# [What to produce]
Your copy should repeat each record exactly and contain none of the pictures.

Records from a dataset

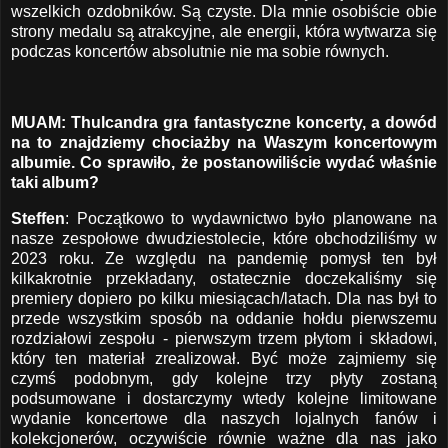
wszelkich ozdobników. Są czyste. Dla mnie osobiście obie
strony medalu są atrakcyjne, ale energii, która wytwarza się
podczas koncertów absolutnie nie ma sobie równych.
MUAM: Thulcandra gra fantastyczne koncerty, a dowód
na to znajdziemy chociażby na Waszym koncertowym
albumie. Co sprawiło, że postanowiliście wydać właśnie
taki album?
Steffen
: Początkowo to wydawnictwo było planowane na
nasze zespołowe dwudziestolecie, które obchodziliśmy w
2023 roku. Ze względu na pandemię pomysł ten był
kilkakrotnie przekładany, ostatecznie doczekaliśmy się
premiery dopiero po kilku miesiącach/latach. Dla nas był to
przede wszystkim sposób na oddanie hołdu pierwszemu
rozdziałowi zespołu - pierwszym trzem płytom i składowi,
który ten materiał zrealizował. Być może zajmiemy się
czymś podobnym, gdy kolejne trzy płyty zostaną
podsumowane i dostarczymy wtedy kolejne limitowane
wydanie koncertowe dla naszych lojalnych fanów i
kolekcjonerów, oczywiście równie ważne dla nas jako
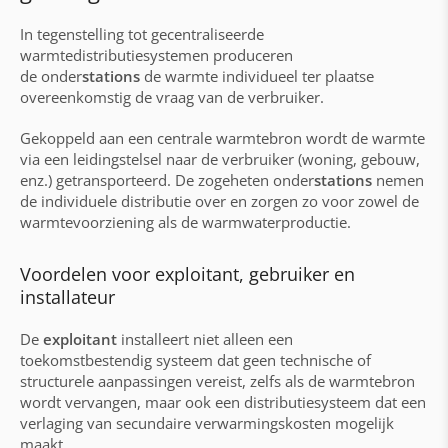
Premies & subsidies
In tegenstelling tot gecentraliseerde
warmtedistributiesystemen produceren
Woning- en onderstations
de
onder
stations
de warmte individueel ter plaatse
overeenkomstig de vraag van de verbruiker.
Onderstations
Gekoppeld aan een centrale warmtebron wordt de warmte
Regeling & visualisatie aqo360°
via een leidingstelsel naar de verbruiker (woning, gebouw,
Woningstations
enz.) getransporteerd. De zogeheten
onder
stations
nemen
de individuele distributie over en zorgen zo voor zowel de
Gebouwautomatisering & elektrische
warmtevoorziening als de warmwaterproductie.
werkzaamheden
Voordelen voor exploitant, gebruiker en
Automatisering met Siemens & Loytec
installateur
Bouw van schakelkasten
De
exploitant
installeert niet alleen een
Elektrische werkzaamheden & bekabeling
toekomstbestendig systeem dat geen technische of
structurele aanpassingen vereist, zelfs als de warmtebron
Klantenservice
wordt vervangen, maar ook een distributiesysteem dat een
verlaging van secundaire verwarmingskosten mogelijk
Warmtenetwerken
maakt.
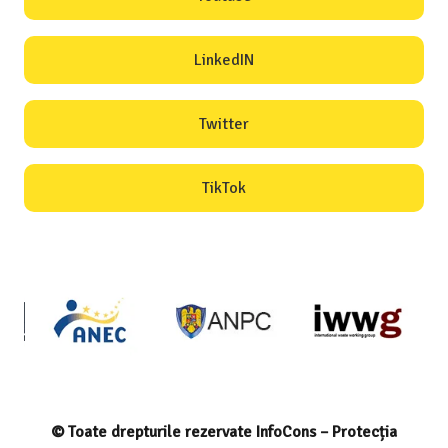
LinkedIN
Twitter
TikTok
© Toate drepturile rezervate InfoCons – Protecția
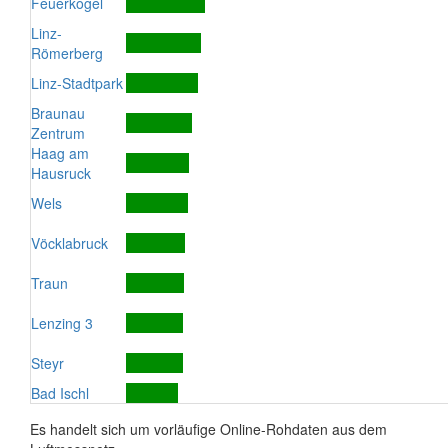
Feuerkogel
Linz-
Römerberg
Linz-Stadtpark
Braunau
Zentrum
Haag am
Hausruck
Wels
Vöcklabruck
Traun
Lenzing 3
Steyr
Bad Ischl
Es handelt sich um vorläufige Online-Rohdaten aus dem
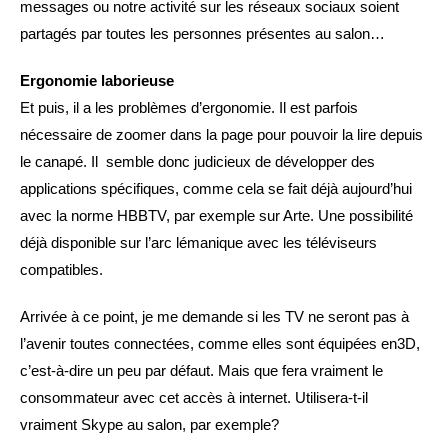
messages ou notre activité sur les réseaux sociaux soient
partagés par toutes les personnes présentes au salon…
Ergonomie laborieuse
Et puis, il a les problèmes d’ergonomie. Il est parfois
nécessaire de zoomer dans la page pour pouvoir la lire depuis
le canapé. Il semble donc judicieux de développer des
applications spécifiques, comme cela se fait déjà aujourd’hui
avec la norme HBBTV, par exemple sur Arte. Une possibilité
déjà disponible sur l’arc lémanique avec les téléviseurs
compatibles.
Arrivée à ce point, je me demande si les TV ne seront pas à
l’avenir toutes connectées, comme elles sont équipées en3D,
c’est-à-dire un peu par défaut. Mais que fera vraiment le
consommateur avec cet accès à internet. Utilisera-t-il
vraiment Skype au salon, par exemple?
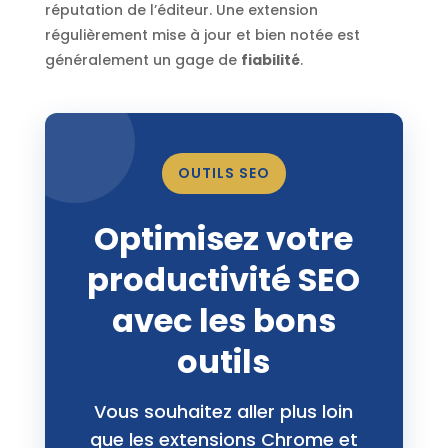
réputation de l’éditeur. Une extension
régulièrement mise à jour et bien notée est
généralement un gage de
fiabilité
.
OUTILS SEO
Optimisez votre
productivité SEO
avec les bons
outils
Vous souhaitez aller plus loin
que les extensions Chrome et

# [Response]
wszelkich ozdobników. Są czyste. Dla mnie osobiście obie
strony medalu są atrakcyjne, ale energii, która wytwarza się
podczas koncertów absolutnie nie ma sobie równych.
MUAM: Thulcandra gra fantastyczne koncerty, a dowód
na to znajdziemy chociażby na Waszym koncertowym
albumie. Co sprawiło, że postanowiliście wydać właśnie
taki album?
Steffen
: Początkowo to wydawnictwo było planowane na
nasze zespołowe dwudziestolecie, które obchodziliśmy w
2023 roku. Ze względu na pandemię pomysł ten był
kilkakrotnie przekładany, ostatecznie doczekaliśmy się
premiery dopiero po kilku miesiącach/latach. Dla nas był to
przede wszystkim sposób na oddanie hołdu pierwszemu
rozdziałowi zespołu - pierwszym trzem płytom i składowi,
który ten materiał zrealizował. Być może zajmiemy się
czymś podobnym, gdy kolejne trzy płyty zostaną
podsumowane i dostarczymy wtedy kolejne limitowane
wydanie koncertowe dla naszych lojalnych fanów i
kolekcjonerów, oczywiście równie ważne dla nas jako
Premies & subsidies
In tegenstelling tot gecentraliseerde
warmtedistributiesystemen produceren
Woning- en onderstations
de
onder
stations
de warmte individueel ter plaatse
overeenkomstig de vraag van de verbruiker.
Onderstations
Gekoppeld aan een centrale warmtebron wordt de warmte
Regeling & visualisatie aqo360°
via een leidingstelsel naar de verbruiker (woning, gebouw,
Woningstations
enz.) getransporteerd. De zogeheten
onder
stations
nemen
de individuele distributie over en zorgen zo voor zowel de
Gebouwautomatisering & elektrische
warmtevoorziening als de warmwaterproductie.
werkzaamheden
Voordelen voor exploitant, gebruiker en
Automatisering met Siemens & Loytec
installateur
Bouw van schakelkasten
De
exploitant
installeert niet alleen een
Elektrische werkzaamheden & bekabeling
toekomstbestendig systeem dat geen technische of
structurele aanpassingen vereist, zelfs als de warmtebron
Klantenservice
wordt vervangen, maar ook een distributiesysteem dat een
verlaging van secundaire verwarmingskosten mogelijk
Warmtenetwerken
maakt.
LinkedIN
Twitter
TikTok
© Toate drepturile rezervate InfoCons – Protecția
Feuerkogel
Linz-
Römerberg
Linz-Stadtpark
Braunau
Zentrum
Haag am
Hausruck
Wels
Vöcklabruck
Traun
Lenzing 3
Steyr
Bad Ischl
Es handelt sich um vorläufige Online-Rohdaten aus dem
messages ou notre activité sur les réseaux sociaux soient
partagés par toutes les personnes présentes au salon…
Ergonomie laborieuse
Et puis, il a les problèmes d’ergonomie. Il est parfois
nécessaire de zoomer dans la page pour pouvoir la lire depuis
le canapé. Il semble donc judicieux de développer des
applications spécifiques, comme cela se fait déjà aujourd’hui
avec la norme HBBTV, par exemple sur Arte. Une possibilité
déjà disponible sur l’arc lémanique avec les téléviseurs
compatibles.
Arrivée à ce point, je me demande si les TV ne seront pas à
l’avenir toutes connectées, comme elles sont équipées en3D,
c’est-à-dire un peu par défaut. Mais que fera vraiment le
consommateur avec cet accès à internet. Utilisera-t-il
vraiment Skype au salon, par exemple?
réputation de l’éditeur. Une extension
régulièrement mise à jour et bien notée est
généralement un gage de
fiabilité
.
OUTILS SEO
Optimisez votre
productivité SEO
avec les bons
outils
Vous souhaitez aller plus loin
que les extensions Chrome et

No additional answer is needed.